→ **About this task**
Lines below starting with the line with "(GMP) and certified" and going on through the line with "and OTC medications, to" must be output exactly; the rest of the records must be left out.

→ **The input**
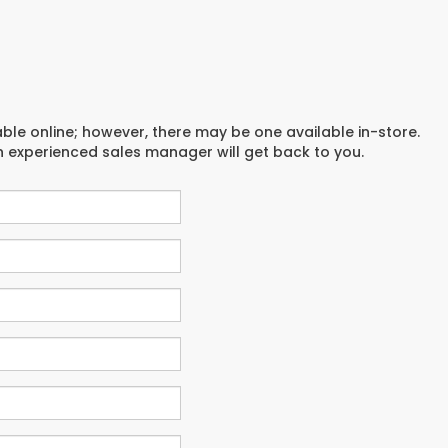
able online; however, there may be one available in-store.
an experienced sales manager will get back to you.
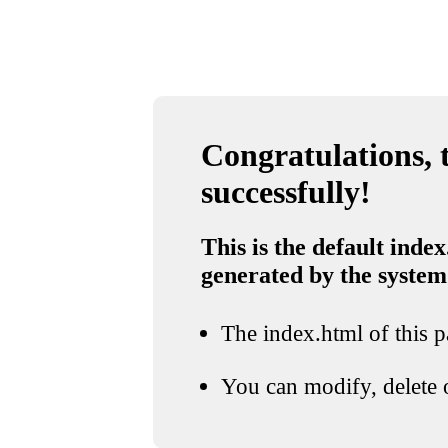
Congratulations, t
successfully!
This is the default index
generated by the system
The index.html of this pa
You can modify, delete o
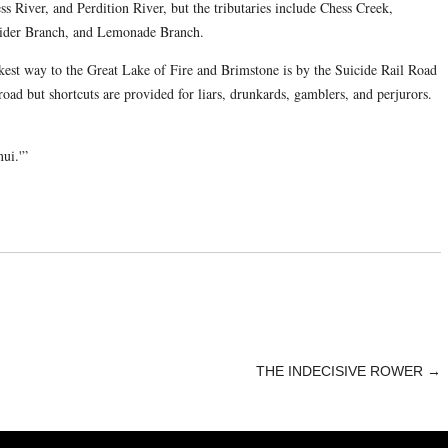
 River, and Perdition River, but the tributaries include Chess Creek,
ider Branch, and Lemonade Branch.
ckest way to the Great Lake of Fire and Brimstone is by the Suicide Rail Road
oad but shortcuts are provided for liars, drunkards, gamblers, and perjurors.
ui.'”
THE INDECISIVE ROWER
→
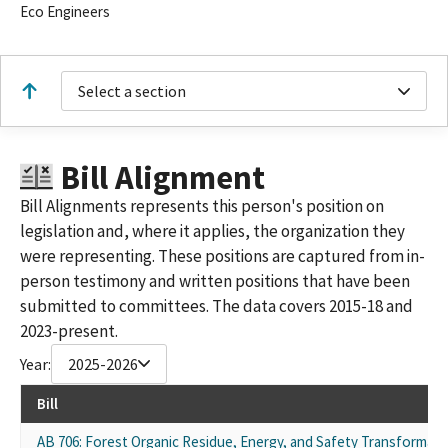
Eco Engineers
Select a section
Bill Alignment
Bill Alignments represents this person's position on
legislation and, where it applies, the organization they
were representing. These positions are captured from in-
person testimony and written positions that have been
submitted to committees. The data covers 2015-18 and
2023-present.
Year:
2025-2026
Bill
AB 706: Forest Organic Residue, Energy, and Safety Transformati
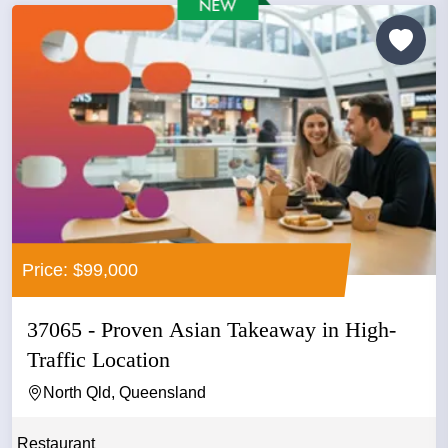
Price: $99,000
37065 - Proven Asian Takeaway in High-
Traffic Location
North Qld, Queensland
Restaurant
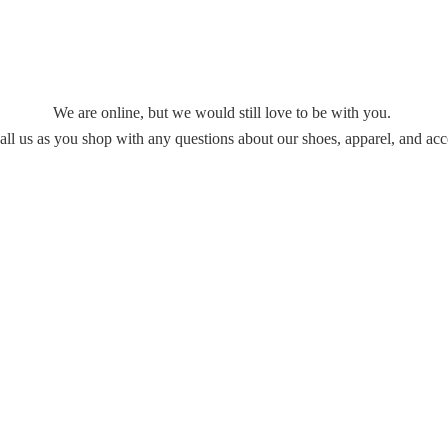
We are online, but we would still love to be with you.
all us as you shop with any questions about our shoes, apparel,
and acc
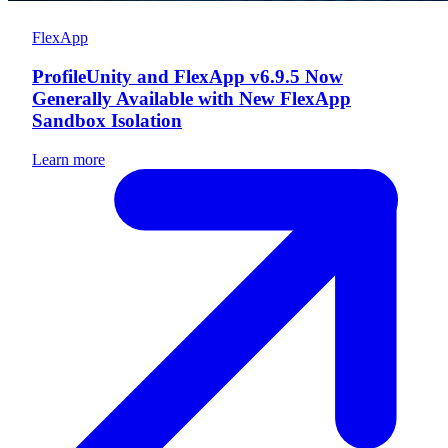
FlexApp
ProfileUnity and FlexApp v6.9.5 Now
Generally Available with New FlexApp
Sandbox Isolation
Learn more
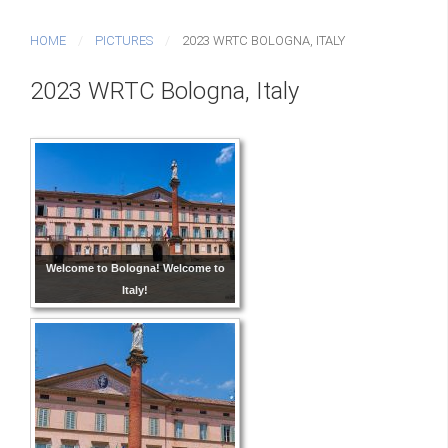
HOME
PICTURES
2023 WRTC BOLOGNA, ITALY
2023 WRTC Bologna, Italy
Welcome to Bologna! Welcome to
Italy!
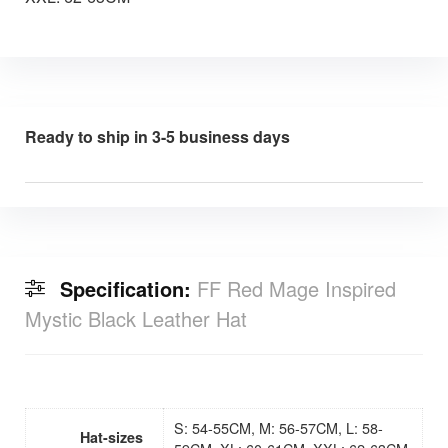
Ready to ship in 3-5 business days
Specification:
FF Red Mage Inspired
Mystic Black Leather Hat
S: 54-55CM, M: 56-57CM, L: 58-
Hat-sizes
--
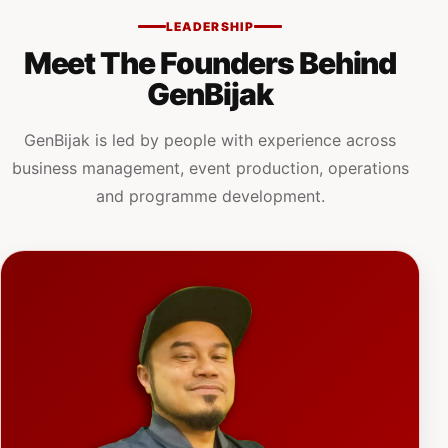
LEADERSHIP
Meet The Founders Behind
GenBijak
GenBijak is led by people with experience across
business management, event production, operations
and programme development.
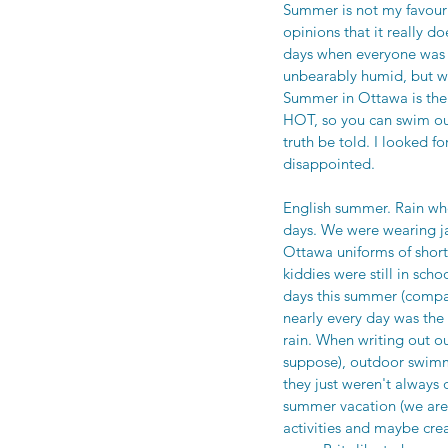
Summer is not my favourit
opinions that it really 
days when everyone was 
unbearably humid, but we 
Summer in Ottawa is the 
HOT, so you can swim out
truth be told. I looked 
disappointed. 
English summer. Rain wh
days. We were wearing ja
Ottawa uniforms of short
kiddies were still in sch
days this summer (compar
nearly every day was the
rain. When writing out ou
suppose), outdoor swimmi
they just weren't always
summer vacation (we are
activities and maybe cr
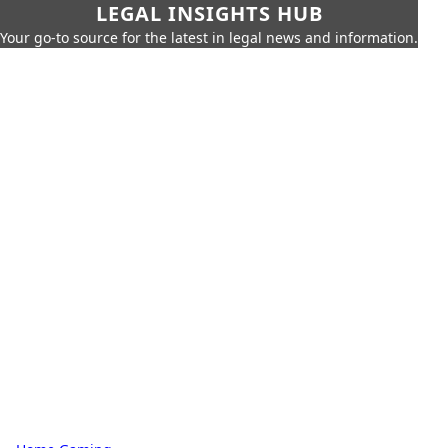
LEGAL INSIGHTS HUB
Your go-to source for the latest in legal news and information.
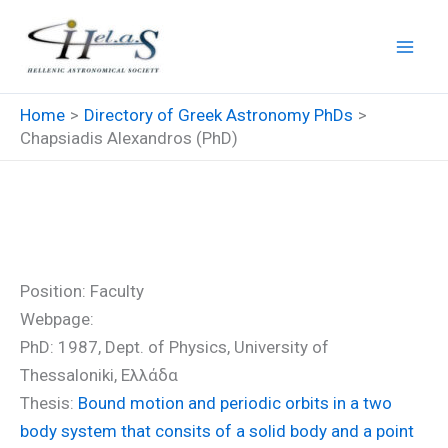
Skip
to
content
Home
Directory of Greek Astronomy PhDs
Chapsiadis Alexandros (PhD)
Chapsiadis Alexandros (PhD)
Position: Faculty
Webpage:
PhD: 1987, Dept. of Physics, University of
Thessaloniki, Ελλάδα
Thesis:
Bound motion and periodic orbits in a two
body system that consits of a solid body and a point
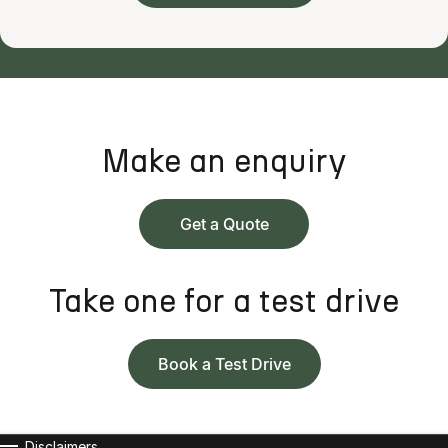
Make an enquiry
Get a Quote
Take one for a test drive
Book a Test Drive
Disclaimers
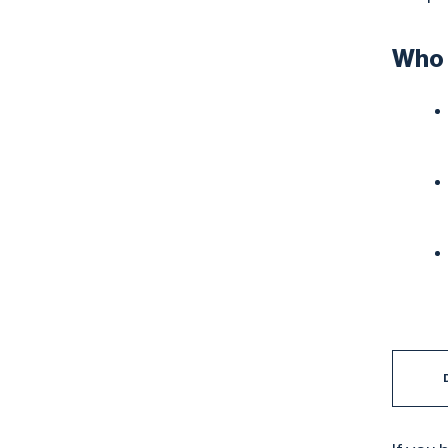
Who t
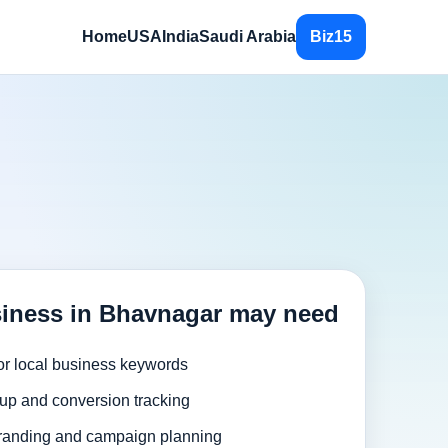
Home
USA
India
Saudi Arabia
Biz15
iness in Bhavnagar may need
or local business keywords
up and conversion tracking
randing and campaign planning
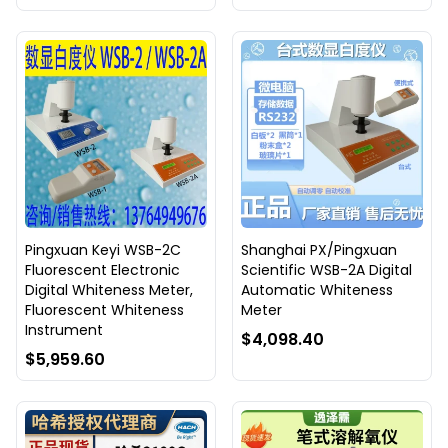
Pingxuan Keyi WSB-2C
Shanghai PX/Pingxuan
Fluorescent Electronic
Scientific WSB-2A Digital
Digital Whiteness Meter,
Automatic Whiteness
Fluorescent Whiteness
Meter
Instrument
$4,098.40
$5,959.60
...
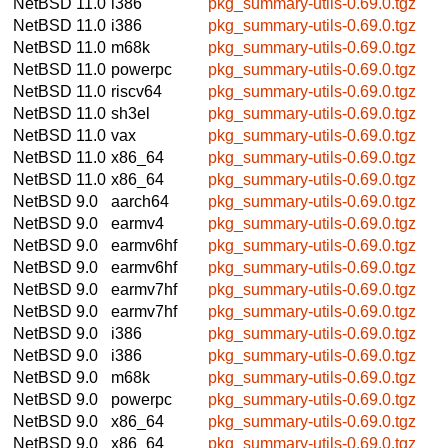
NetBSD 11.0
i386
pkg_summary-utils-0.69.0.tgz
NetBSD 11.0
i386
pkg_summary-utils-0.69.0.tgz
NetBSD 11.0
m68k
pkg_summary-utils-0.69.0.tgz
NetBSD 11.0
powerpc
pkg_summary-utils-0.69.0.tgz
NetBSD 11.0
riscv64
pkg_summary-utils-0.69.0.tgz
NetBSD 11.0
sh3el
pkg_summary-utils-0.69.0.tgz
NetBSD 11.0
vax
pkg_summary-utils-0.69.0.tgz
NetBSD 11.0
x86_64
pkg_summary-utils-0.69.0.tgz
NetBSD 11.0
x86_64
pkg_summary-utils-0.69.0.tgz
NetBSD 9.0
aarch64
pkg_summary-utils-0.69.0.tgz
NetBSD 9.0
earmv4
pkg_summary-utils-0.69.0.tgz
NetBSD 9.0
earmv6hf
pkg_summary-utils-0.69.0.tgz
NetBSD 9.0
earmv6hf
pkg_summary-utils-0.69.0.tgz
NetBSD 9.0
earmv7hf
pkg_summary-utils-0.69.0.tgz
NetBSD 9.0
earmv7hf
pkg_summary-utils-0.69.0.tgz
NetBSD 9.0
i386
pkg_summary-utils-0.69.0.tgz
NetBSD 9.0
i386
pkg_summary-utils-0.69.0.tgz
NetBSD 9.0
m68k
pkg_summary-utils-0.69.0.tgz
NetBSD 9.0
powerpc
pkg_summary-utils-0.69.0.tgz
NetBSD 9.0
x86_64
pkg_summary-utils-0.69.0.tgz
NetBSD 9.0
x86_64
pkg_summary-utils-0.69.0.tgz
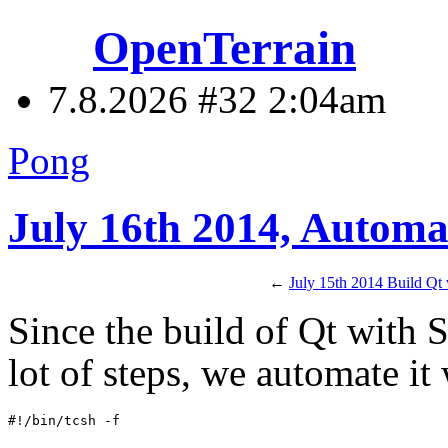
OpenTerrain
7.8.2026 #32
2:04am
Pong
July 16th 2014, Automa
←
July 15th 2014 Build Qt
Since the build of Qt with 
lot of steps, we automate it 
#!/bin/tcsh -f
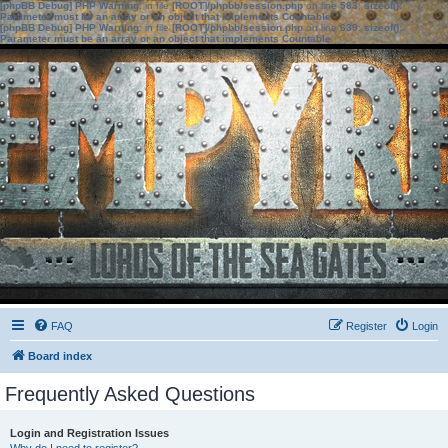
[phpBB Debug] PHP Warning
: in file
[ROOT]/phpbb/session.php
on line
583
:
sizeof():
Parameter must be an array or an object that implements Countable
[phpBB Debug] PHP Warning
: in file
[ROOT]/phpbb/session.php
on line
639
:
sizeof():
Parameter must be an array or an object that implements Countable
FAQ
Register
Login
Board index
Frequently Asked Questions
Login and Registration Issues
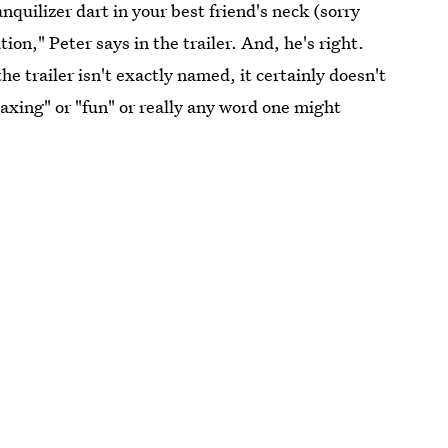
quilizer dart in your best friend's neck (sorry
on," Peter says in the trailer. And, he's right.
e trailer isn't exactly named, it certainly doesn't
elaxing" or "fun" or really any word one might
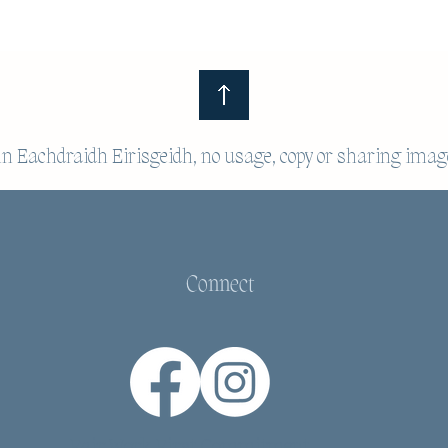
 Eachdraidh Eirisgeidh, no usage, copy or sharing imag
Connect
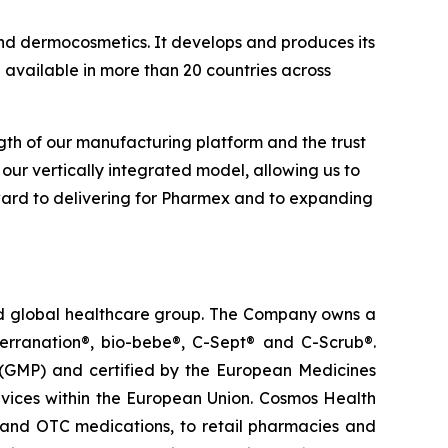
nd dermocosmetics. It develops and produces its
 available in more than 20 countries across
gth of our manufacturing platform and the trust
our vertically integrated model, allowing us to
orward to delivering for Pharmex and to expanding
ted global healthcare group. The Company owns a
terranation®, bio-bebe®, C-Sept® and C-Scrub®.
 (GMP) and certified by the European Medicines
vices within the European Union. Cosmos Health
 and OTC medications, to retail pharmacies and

→ **Finished task**
 (GMP) and certified by the European Medicines
vices within the European Union. Cosmos Health
 and OTC medications, to retail pharmacies and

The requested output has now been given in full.